Question

Tensile strength tests were carried out on two different grades of wire rod, resulting in the accompanying data.

Grade Sample Size sample mean(kg/mm^2) Sample S
AISI 1064 m = 126 x = 102.8 s1 = 1.2
AISI 1078 n = 126 y = 121.3 s2 = 2.0

a. Does the data provide compelling evidence for concluding that true average strength for the 1078 grade exceeds that for the 1064 grade by more than 10 kg/mm^2.
b. Test the appropriate hypotheses using the P-value approach.
c. Calculate the test statistic and p-value.
d. State the conclusion in the problem context.

Answer 1

The null hypothesis is rejected.

There is enough evidence to support the claim that the true average strength for the 1078 grade exceeds that for the 1064 grade by more than 10 kg/mm^2.

Test statistic t=-40.91

P-value = 0

Explanation:

This is a hypothesis test for the difference between populations means.

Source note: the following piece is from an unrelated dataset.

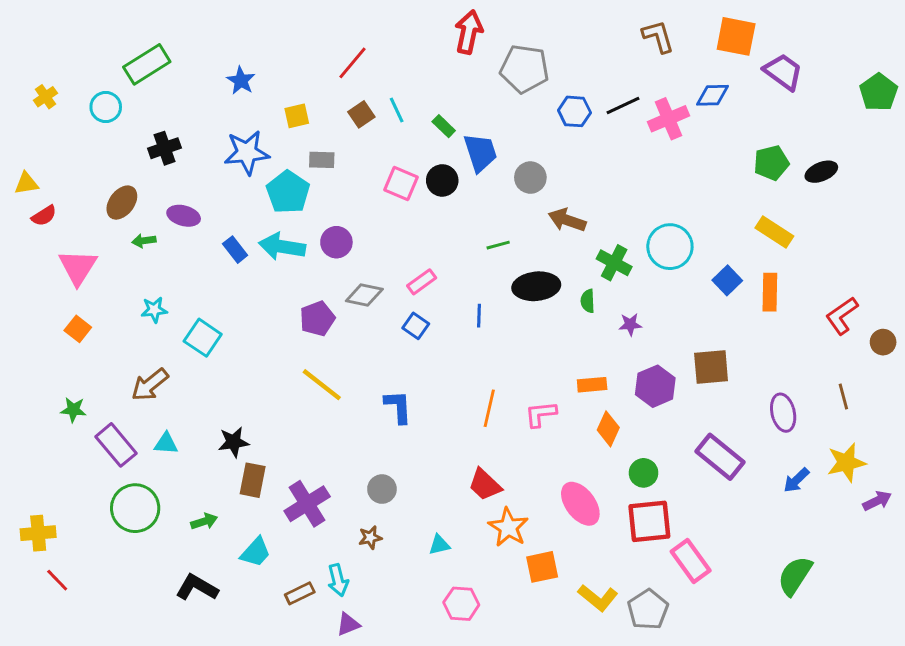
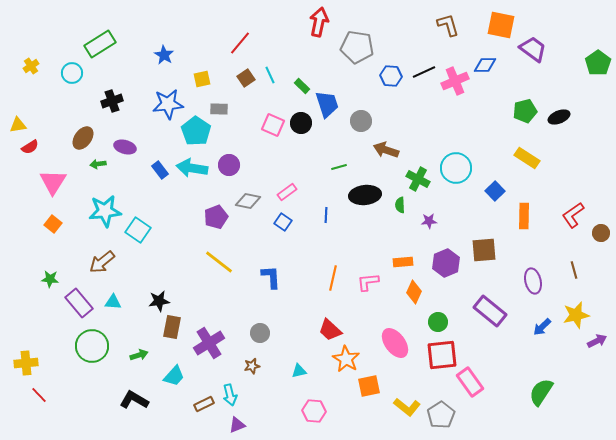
orange rectangle: (770, 292) -> (524, 216), moved
cyan star: (154, 310) -> (105, 211), size x1.8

The claim is that the true average strength for the 1078 grade exceeds that for the 1064 grade by more than 10 kg/mm^2.

Then, the null and alternative hypothesis are:

`H_0: \mu_1-\mu_2=-10\\\\H_a:\mu_1-\mu_2< -10`

The significance level is 0.05.

The sample 1 (AISI 1064), of size n1=126 has a mean of 102.8 and a standard deviation of 1.2.

The sample 2 (AISI 1078), of size n2=126 has a mean of 121.3 and a standard deviation of 2.

The difference between sample means is Md=-18.5.

`M_d=M_1-M_2=102.8-121.3=-18.5`

The estimated standard error of the difference between means is computed using the formula:

`s_(M_d)=\sqrt{(\sigma_1^2)/(n_1)+(\sigma_2^2)/(n_2)}=\sqrt{(1.2^2)/(126)+(2^2)/(126)}\\\\\\s_(M_d)=√(0.011+0.032)=√(0.043)=0.2078`

Then, we can calculate the t-statistic as:

`t=(M_d-(\mu_1-\mu_2))/(s_(M_d))=(-18.5-(-10))/(0.2078)=(-8.5)/(0.2078)=-40.91`

The degrees of freedom for this test are:

`df=n_1+n_2-2=126+126-2=250`

This test is a left-tailed test, with 250 degrees of freedom and t=-40.91, so the P-value for this test is calculated as (using a t-table):

`\text{P-value}=P(t<-40.91)=0`

As the P-value (0) is smaller than the significance level (0.05), the effect is significant.

The null hypothesis is rejected.

There is enough evidence to support the claim that the true average strength for the 1078 grade exceeds that for the 1064 grade by more than 10 kg/mm^2.